The parish was founded in 1907 (the building itself was completed in 1912) to service the numerous Slovak immigrants then living on the East Side and in neighboring Stratford. Financed almost completely by donations, the church complex eventually also included a convent and parochial school. The high vaulted stone church's interior features many paintings copied from the shrine of Sts. Cyril and Methodius in Rome.

The name of the church was, of course, a no brainer. Sts. Cyril and Methodius are known as the Apostles of the Slavs thanks to their 9th-century efforts to convert the Slavs to Christianity. In addition, they are responsible for the first Slavic written language (Old Church Slavonic, first attested to in 863 AD), having developed an alphabet that is the precursor to today's Cyrillic alphabet. It is no surprise that there are dozens of churches around the world that bear the names of these saints.

The church briefly attained national prominence in the 1930s when its pastor, Fr. Stephen Panik, became a vocal advocate of public housing during the Great Depression. He became the first chairman of the newly created Bridgeport Housing Authority in 1936, and in 1939 oversaw the construction of a large public housing project on the East Side, to be called Yellow Mill Village. This 53-acre site was then the largest public housing complex in New England and the sixth-largest in the US. Early residents were predominantly Slavic in ethnicity, and the project soon became known as Father Panik Village. Sadly, as often happens in cases when cities neglect their own public works, the area all too soon became a notorious slum as the buildings fell into disrepair and the residents despaired of improvement. Father Panik Village was razed in 1994 and its residents relocated.

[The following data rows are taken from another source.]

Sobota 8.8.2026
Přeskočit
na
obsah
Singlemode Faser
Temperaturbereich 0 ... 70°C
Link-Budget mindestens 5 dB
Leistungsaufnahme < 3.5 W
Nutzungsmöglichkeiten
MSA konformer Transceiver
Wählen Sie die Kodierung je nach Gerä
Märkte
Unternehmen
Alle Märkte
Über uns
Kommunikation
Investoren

Today, the church's parishioners have scattered, and what remains of the original Slovak community is aging rapidly. The church stands alone, its convent and school deserted, in the middle of the vast plain where Father Panik Village once stood. The current pastor, Monsignor Joseph Pekar, is a rather controversial figure, but on the plus side (in my opinion, anyway) is a defender of the Latin Mass, and the church has received permission from the diocese to say it once a week--this is one of the few places in New England where the Latin Mass is still regularly said. The church's interior was cleaned and renovated in the late 1980s, and it remains a profoundly beautiful, if dying, church.

It will quite likely soon be gone, as perhaps it should be; but something about it, some minor sense of tragedy perhaps, just makes me sad.